Campaign officials, in the end, think likability is the least of his issues.  The much bigger one is this sense that Romney is not comfortable in his skin, at least the conservative, no-compromise skin he had to put on to win the nomination.

His past willingness to change or shade his views for apparent political advantage resulted, over time, in one of his biggest political vulnerabilities.  One close confidant said Romney sees the process like buying a company from a reluctant seller:  Just do and say what you need to do to get the deal done, and then when it’s done, do what you know actually needs to be done to make the company a success.   Emphasis added.

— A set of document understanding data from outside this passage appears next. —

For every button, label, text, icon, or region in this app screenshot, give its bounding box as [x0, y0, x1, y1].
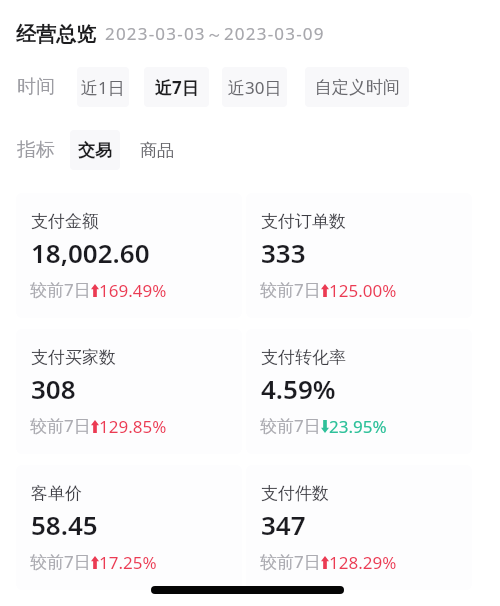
staticText: 交易 [78, 140, 112, 161]
staticText: 客单价 [31, 483, 82, 504]
staticText: 4.59% [261, 371, 336, 406]
staticText: 18,002.60 [31, 235, 150, 270]
staticText: 2023-03-03～2023-03-09 [105, 22, 325, 45]
staticText: 支付件数 [261, 483, 329, 504]
button[interactable]: 近1日 [77, 67, 129, 107]
staticText: 较前7日 [30, 550, 91, 573]
staticText: 近1日 [81, 76, 125, 99]
staticText: 347 [261, 507, 306, 542]
button[interactable]: 支付件数 [246, 465, 472, 590]
staticText: 自定义时间 [315, 77, 400, 98]
button[interactable]: 支付转化率 [246, 329, 472, 454]
staticText: 支付金额 [31, 211, 99, 232]
staticText: 23.95% [329, 415, 387, 438]
staticText: 较前7日 [260, 414, 321, 437]
staticText: 169.49% [99, 279, 167, 302]
staticText: 308 [31, 371, 76, 406]
button[interactable]: 支付买家数 [16, 329, 242, 454]
staticText: 支付转化率 [261, 347, 346, 368]
staticText: 经营总览 [16, 22, 96, 47]
staticText: 较前7日 [30, 414, 91, 437]
button[interactable]: 交易 [70, 130, 120, 170]
staticText: 近30日 [228, 76, 282, 99]
staticText: 较前7日 [260, 550, 321, 573]
staticText: 128.29% [329, 551, 397, 574]
staticText: 58.45 [31, 507, 98, 542]
button[interactable]: 支付订单数 [246, 193, 472, 318]
staticText: 333 [261, 235, 306, 270]
staticText: 17.25% [99, 551, 157, 574]
staticText: 商品 [140, 140, 174, 161]
staticText: 时间 [17, 75, 55, 99]
staticText: 较前7日 [30, 278, 91, 301]
button[interactable]: 近7日 [144, 67, 209, 107]
staticText: 125.00% [329, 279, 397, 302]
staticText: 支付订单数 [261, 211, 346, 232]
button[interactable]: 商品 [132, 130, 182, 170]
button[interactable]: 自定义时间 [305, 67, 409, 107]
staticText: 129.85% [99, 415, 167, 438]
staticText: 指标 [17, 138, 55, 162]
button[interactable]: 支付金额 [16, 193, 242, 318]
staticText: 较前7日 [260, 278, 321, 301]
button[interactable]: 客单价 [16, 465, 242, 590]
button[interactable]: 近30日 [222, 67, 287, 107]
staticText: 近7日 [155, 76, 199, 99]
staticText: 支付买家数 [31, 347, 116, 368]
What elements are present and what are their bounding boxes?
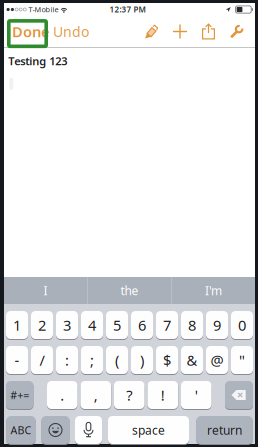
button[interactable]: . xyxy=(47,381,78,409)
button[interactable]: I'm xyxy=(172,277,255,304)
staticText: T-Mobile xyxy=(28,4,58,14)
staticText: ? xyxy=(126,385,132,405)
button[interactable]: ? xyxy=(114,381,144,409)
button[interactable] xyxy=(42,416,70,444)
staticText: $ xyxy=(163,350,171,370)
staticText: #+= xyxy=(10,388,29,402)
staticText: 6 xyxy=(138,315,146,335)
staticText: Done xyxy=(12,22,50,41)
staticText: ( xyxy=(115,350,119,370)
staticText: , xyxy=(94,385,98,405)
staticText: Undo xyxy=(53,22,89,41)
button[interactable]: $ xyxy=(156,346,178,374)
staticText: 12:37 PM xyxy=(110,4,146,15)
staticText: 4 xyxy=(88,315,96,335)
button[interactable] xyxy=(158,24,188,39)
staticText: 2 xyxy=(38,315,46,335)
staticText: / xyxy=(40,350,44,370)
staticText: I'm xyxy=(205,282,222,298)
staticText: I xyxy=(44,282,48,298)
button[interactable]: - xyxy=(6,346,28,374)
staticText: 3 xyxy=(63,315,71,335)
button[interactable]: Undo xyxy=(50,22,89,41)
staticText: 0 xyxy=(238,315,246,335)
button[interactable]: the xyxy=(88,277,171,304)
staticText: the xyxy=(120,282,138,298)
button[interactable]: ( xyxy=(106,346,128,374)
button[interactable]: I xyxy=(4,277,87,304)
staticText: 1 xyxy=(13,315,21,335)
staticText: Testing 123 xyxy=(8,54,67,69)
staticText: - xyxy=(14,350,20,370)
staticText: . xyxy=(60,385,64,405)
button[interactable] xyxy=(216,24,244,40)
button[interactable]: 9 xyxy=(206,311,228,339)
staticText: & xyxy=(186,350,198,370)
staticText: return xyxy=(207,422,242,438)
button[interactable] xyxy=(75,416,102,444)
button[interactable]: Done xyxy=(4,22,50,41)
button[interactable]: , xyxy=(80,381,111,409)
button[interactable]: ABC xyxy=(6,416,36,444)
button[interactable]: 7 xyxy=(156,311,178,339)
button[interactable]: / xyxy=(31,346,53,374)
button[interactable]: 3 xyxy=(56,311,78,339)
button[interactable]: " xyxy=(231,346,253,374)
button[interactable]: ' xyxy=(181,381,212,409)
button[interactable]: return xyxy=(196,416,252,444)
button[interactable]: 0 xyxy=(231,311,253,339)
staticText: ) xyxy=(140,350,144,370)
staticText: @ xyxy=(210,350,224,370)
staticText: space xyxy=(132,422,165,438)
button[interactable]: 1 xyxy=(6,311,28,339)
staticText: ! xyxy=(161,385,165,405)
button[interactable]: ) xyxy=(131,346,153,374)
button[interactable]: ; xyxy=(81,346,103,374)
staticText: " xyxy=(239,350,245,370)
button[interactable]: 2 xyxy=(31,311,53,339)
button[interactable] xyxy=(188,24,216,40)
button[interactable]: ! xyxy=(148,381,178,409)
button[interactable]: 5 xyxy=(106,311,128,339)
staticText: 7 xyxy=(163,315,171,335)
button[interactable]: #+= xyxy=(6,381,34,409)
staticText: ; xyxy=(90,350,94,370)
button[interactable]: & xyxy=(181,346,203,374)
button[interactable] xyxy=(225,381,253,409)
button[interactable] xyxy=(142,24,158,40)
staticText: 8 xyxy=(188,315,196,335)
staticText: ' xyxy=(195,385,198,405)
staticText: 5 xyxy=(113,315,121,335)
button[interactable]: @ xyxy=(206,346,228,374)
button[interactable]: : xyxy=(56,346,78,374)
staticText: : xyxy=(65,350,69,370)
button[interactable]: 4 xyxy=(81,311,103,339)
staticText: ABC xyxy=(10,423,32,437)
button[interactable]: space xyxy=(108,416,189,444)
button[interactable]: 8 xyxy=(181,311,203,339)
staticText: 9 xyxy=(213,315,221,335)
button[interactable]: 6 xyxy=(131,311,153,339)
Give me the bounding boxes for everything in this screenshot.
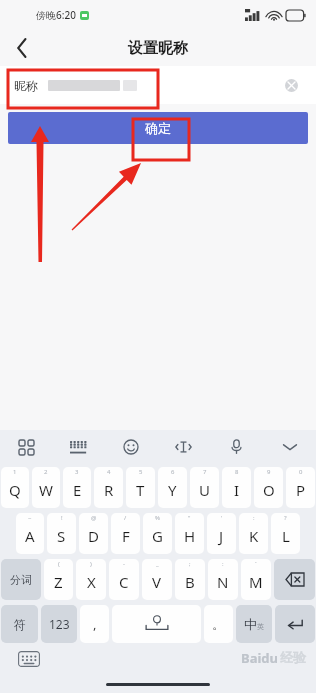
staticText: E xyxy=(73,480,82,500)
button[interactable]: ~ xyxy=(16,513,44,554)
button[interactable]: 6 xyxy=(158,467,187,508)
button[interactable]: 中 xyxy=(236,605,272,643)
button[interactable]: 8 xyxy=(222,467,251,508)
button[interactable]: 0 xyxy=(286,467,315,508)
button[interactable]: Switch keyboard xyxy=(18,651,40,667)
staticText: 傍晚6:20 xyxy=(36,8,76,22)
staticText: X xyxy=(87,572,96,592)
button[interactable]: Emoji xyxy=(104,430,157,464)
button[interactable]: 3 xyxy=(63,467,91,508)
staticText: ; xyxy=(189,560,191,568)
staticText: ! xyxy=(61,514,63,522)
button[interactable]: Keyboard xyxy=(52,430,104,464)
button[interactable]: / xyxy=(111,513,140,554)
staticText: 6 xyxy=(171,468,175,476)
staticText: _ xyxy=(156,560,159,568)
staticText: 中 xyxy=(244,616,257,632)
button[interactable]: 7 xyxy=(190,467,219,508)
staticText: 确定 xyxy=(145,120,171,136)
staticText: 3 xyxy=(75,468,79,476)
button[interactable]: ( xyxy=(44,559,73,600)
staticText: 英 xyxy=(257,622,264,631)
staticText: P xyxy=(296,480,306,500)
button[interactable]: @ xyxy=(79,513,108,554)
staticText: 5 xyxy=(139,468,143,476)
staticText: O xyxy=(263,480,275,500)
button[interactable]: , xyxy=(80,605,109,643)
staticText: 7 xyxy=(203,468,207,476)
staticText: , xyxy=(93,615,97,633)
staticText: 1 xyxy=(13,468,17,476)
staticText: 昵称 xyxy=(14,78,38,93)
button[interactable]: : xyxy=(208,559,238,600)
button[interactable]: ` xyxy=(241,559,271,600)
button[interactable]: " xyxy=(175,513,204,554)
button[interactable]: 9 xyxy=(254,467,283,508)
staticText: 经验 xyxy=(280,649,306,665)
staticText: - xyxy=(123,560,125,568)
staticText: T xyxy=(136,480,145,500)
staticText: V xyxy=(152,572,162,592)
staticText: M xyxy=(249,572,263,592)
staticText: ? xyxy=(284,514,287,522)
staticText: 设置昵称 xyxy=(128,39,188,58)
staticText: ` xyxy=(255,560,257,568)
button[interactable]: 123 xyxy=(41,605,77,643)
staticText: 9 xyxy=(267,468,271,476)
staticText: @ xyxy=(91,514,97,522)
button[interactable]: 5 xyxy=(126,467,155,508)
button[interactable]: ' xyxy=(207,513,236,554)
staticText: : xyxy=(253,514,255,522)
button[interactable]: 4 xyxy=(94,467,123,508)
staticText: ) xyxy=(90,560,92,568)
button[interactable]: 昵称 xyxy=(0,66,316,104)
button[interactable]: % xyxy=(143,513,172,554)
staticText: Baidu xyxy=(241,649,278,667)
staticText: / xyxy=(124,514,127,522)
button[interactable]: Apps xyxy=(0,430,52,464)
button[interactable]: Space xyxy=(112,605,201,643)
button[interactable]: 符 xyxy=(1,605,38,643)
button[interactable]: Clear xyxy=(280,74,302,96)
button[interactable]: 1 xyxy=(1,467,29,508)
button[interactable]: Edit text xyxy=(157,430,210,464)
staticText: " xyxy=(188,514,191,522)
staticText: A xyxy=(25,526,35,546)
staticText: Q xyxy=(9,480,21,500)
staticText: U xyxy=(199,480,210,500)
staticText: 4 xyxy=(107,468,111,476)
staticText: % xyxy=(155,514,160,522)
button[interactable]: - xyxy=(109,559,139,600)
staticText: ' xyxy=(221,514,223,522)
staticText: R xyxy=(104,480,114,500)
staticText: D xyxy=(88,526,99,546)
staticText: 123 xyxy=(49,616,70,632)
button[interactable]: Back xyxy=(0,30,44,66)
staticText: G xyxy=(152,526,163,546)
staticText: : xyxy=(222,560,224,568)
staticText: 符 xyxy=(14,617,26,632)
button[interactable]: 分词 xyxy=(1,559,41,600)
button[interactable]: 确定 xyxy=(8,112,308,144)
button[interactable]: Enter xyxy=(275,605,315,643)
button[interactable]: ! xyxy=(47,513,76,554)
button[interactable]: Hide keyboard xyxy=(263,430,316,464)
button[interactable]: : xyxy=(239,513,268,554)
staticText: ~ xyxy=(28,514,32,522)
button[interactable]: ; xyxy=(175,559,205,600)
button[interactable]: Voice input xyxy=(210,430,263,464)
staticText: C xyxy=(119,572,129,592)
button[interactable]: _ xyxy=(142,559,172,600)
staticText: ( xyxy=(58,560,60,568)
staticText: 0 xyxy=(299,468,303,476)
button[interactable]: Backspace xyxy=(274,559,315,600)
staticText: S xyxy=(57,526,66,546)
button[interactable]: 。 xyxy=(204,605,233,643)
button[interactable]: ) xyxy=(76,559,106,600)
button[interactable]: ? xyxy=(271,513,300,554)
staticText: L xyxy=(282,526,290,546)
button[interactable]: 2 xyxy=(32,467,60,508)
staticText: I xyxy=(234,480,240,500)
staticText: H xyxy=(184,526,196,546)
staticText: B xyxy=(185,572,195,592)
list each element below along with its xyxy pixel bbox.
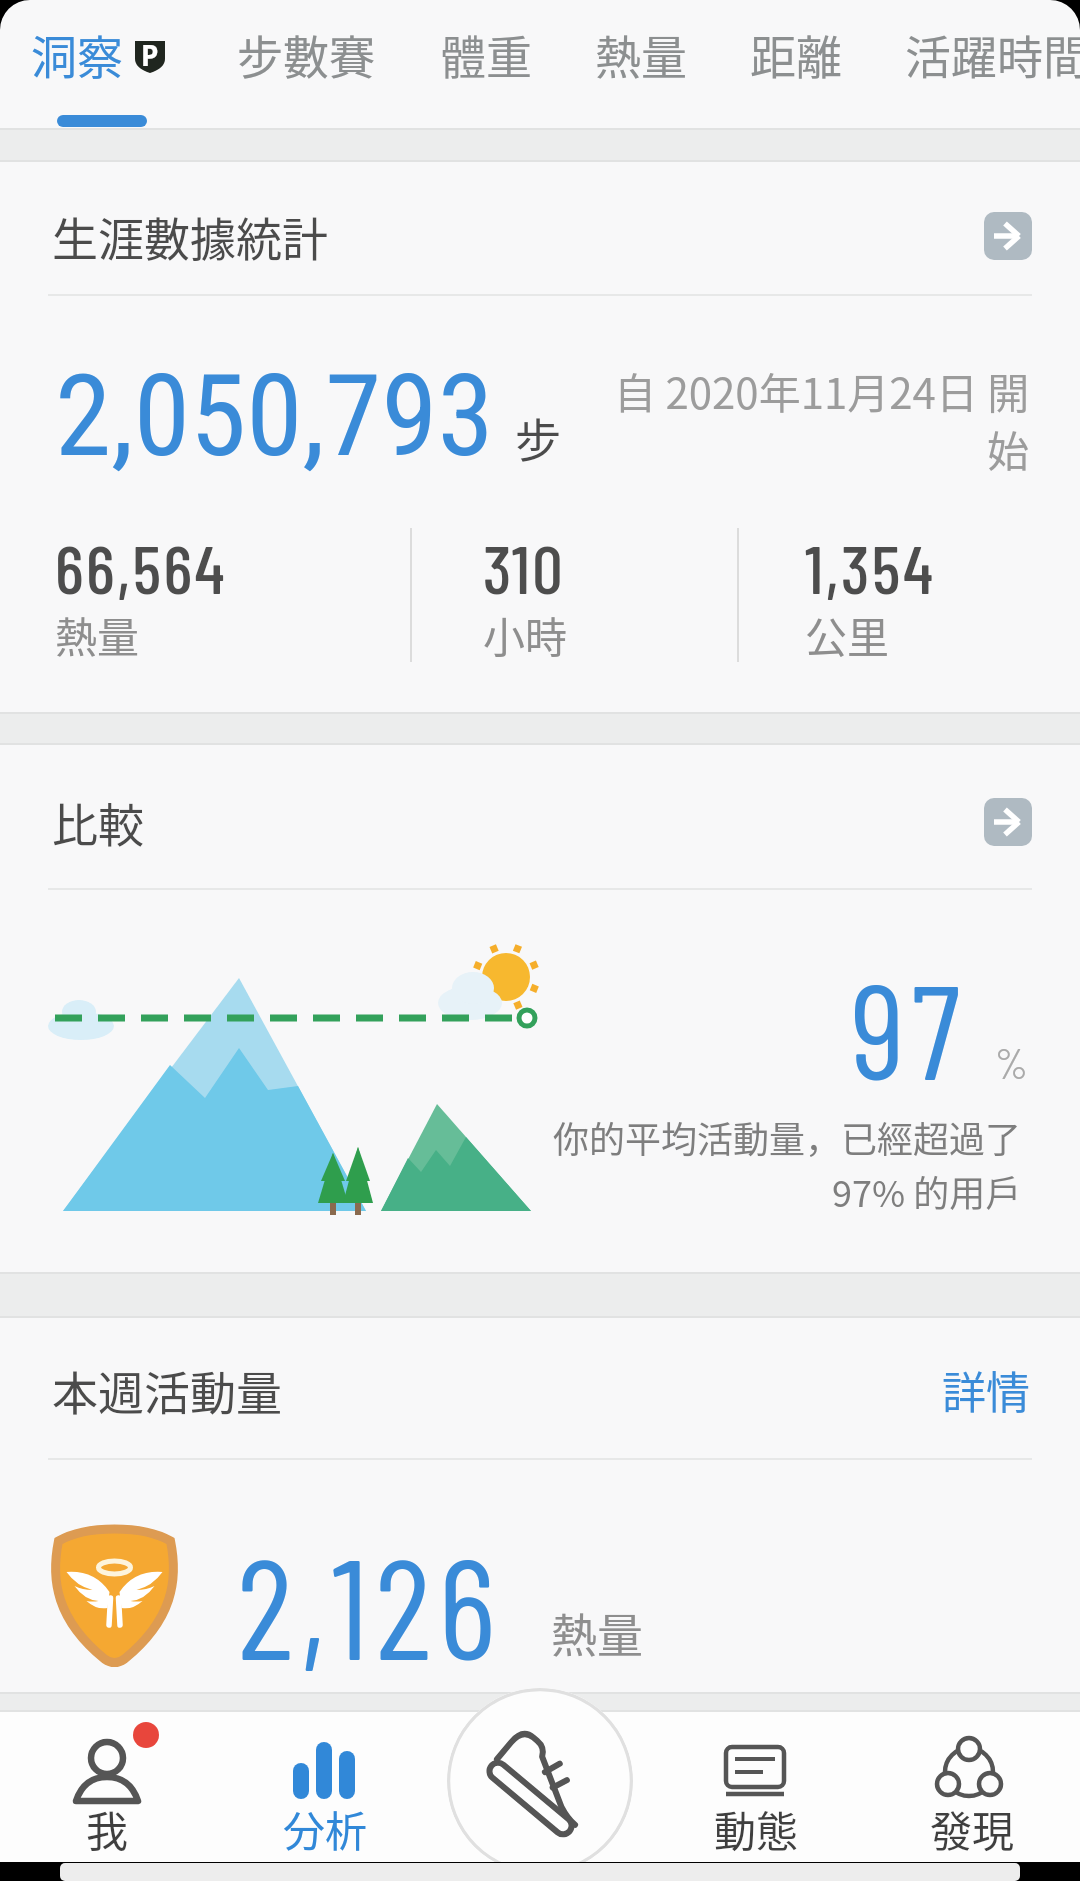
button[interactable]: 洞察 [31,0,123,154]
button[interactable]: 詳情 [230,1290,1030,1490]
staticText: % [995,1037,1028,1087]
staticText: 2,050,793 [55,349,494,483]
staticText: 熱量 [55,604,140,665]
staticText: 本週活動量 [52,1357,282,1424]
staticText: 活躍時間 [905,21,1080,88]
staticText: 我 [86,1798,129,1859]
button[interactable] [910,1715,1030,1855]
button[interactable] [265,1715,385,1855]
button[interactable]: 步數賽 [237,0,375,154]
button[interactable] [447,1688,633,1874]
staticText: 1,354 [805,526,936,608]
staticText: 310 [483,526,566,608]
staticText: 發現 [930,1798,1015,1859]
staticText: 熱量 [551,1599,643,1666]
staticText: 步數賽 [237,21,375,88]
staticText: 97 [851,947,968,1107]
staticText: 體重 [440,21,532,88]
button[interactable] [984,212,1032,260]
staticText: 自 2020年11月24日 開 [614,360,1030,421]
button[interactable]: 熱量 [595,0,687,154]
staticText: 步 [515,404,561,471]
button[interactable] [984,798,1032,846]
staticText: 2,126 [237,1520,503,1688]
staticText: 始 [987,418,1030,479]
staticText: 詳情 [942,1358,1030,1422]
staticText: 66,564 [55,526,228,608]
staticText: 分析 [283,1798,368,1859]
button[interactable] [695,1715,815,1855]
button[interactable]: 活躍時間 [905,0,1080,154]
button[interactable] [40,1715,180,1855]
staticText: 小時 [483,604,568,665]
button[interactable]: 體重 [440,0,532,154]
staticText: 熱量 [595,21,687,88]
staticText: 公里 [805,604,890,665]
staticText: 動態 [714,1798,799,1859]
staticText: P [141,36,159,74]
button[interactable]: 距離 [750,0,842,154]
staticText: 你的平均活動量，已經超過了 [553,1111,1022,1163]
staticText: 生涯數據統計 [52,203,328,270]
staticText: 距離 [750,21,842,88]
staticText: 比較 [52,789,144,856]
staticText: 97% 的用戶 [832,1165,1022,1217]
staticText: 洞察 [31,21,123,88]
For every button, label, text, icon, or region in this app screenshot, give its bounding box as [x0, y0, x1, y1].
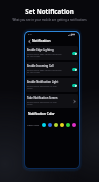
button[interactable]: Enable Incoming Call: [26, 62, 78, 76]
staticText: Enable display notification on your scre…: [27, 101, 57, 105]
staticText: Notification Color: [28, 112, 55, 116]
staticText: Enable display edge lighting notificatio…: [27, 53, 62, 57]
staticText: Enable Notification Light: [27, 80, 59, 84]
staticText: Enable Edge Lighting: [27, 48, 54, 52]
button[interactable]: Color: [66, 123, 70, 127]
button[interactable]: Take Notification Screen: [26, 94, 78, 108]
button[interactable]: Color: [48, 123, 52, 127]
button[interactable]: Color: [42, 123, 46, 127]
staticText: Enable display notification on your scre…: [27, 85, 57, 89]
staticText: Neon Color: [27, 124, 40, 127]
button[interactable]: Enable Edge Lighting: [26, 46, 78, 60]
staticText: Enable display edge lighting notificatio…: [27, 69, 62, 73]
staticText: 9:41: [28, 33, 32, 36]
staticText: Take Notification Screen: [27, 96, 58, 100]
staticText: What you see in your mobile are getting …: [12, 18, 87, 22]
button[interactable]: Toggle Enable Incoming Call: [72, 68, 77, 71]
button[interactable]: Toggle Enable Edge Lighting: [72, 52, 77, 55]
button[interactable]: Enable Notification Light: [26, 78, 78, 92]
button[interactable]: Color: [60, 123, 64, 127]
button[interactable]: Color: [54, 123, 58, 127]
staticText: Set Notification: [25, 7, 74, 15]
button[interactable]: Back: [27, 39, 31, 43]
staticText: Notification: [32, 39, 51, 43]
button[interactable]: Color: [72, 123, 76, 127]
button[interactable]: Toggle Enable Notification Light: [72, 84, 77, 87]
staticText: Enable Incoming Call: [27, 64, 54, 68]
button[interactable]: Open Take Notification Screen: [72, 99, 77, 104]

And there, I think, is the bottom line why Mitt is losing.  The political consensus in this country supports programs like Social Security and Medicare.  Yes, we know they have to be fixed, but we don’t want their problems to be used as an excuse to get rid of them.  So you have a guy who’s perceived as willing to say anything to get elected, combined with a sense that he and his Ayn Rand-worshipping running mate are more radical than the vast majority of Americans, a ticket that wants to dismantle both the New Deal and the Great Society.  

Mitt’s being told to be more specific, but if you don’t trust someone to begin with, what does it matter how specific he is?  You think he’s going to do what he wants after he’s elected, and that what he wants will heavily favor the already rich.  We are reluctant sellers who are not going to turn our company over to Mitt.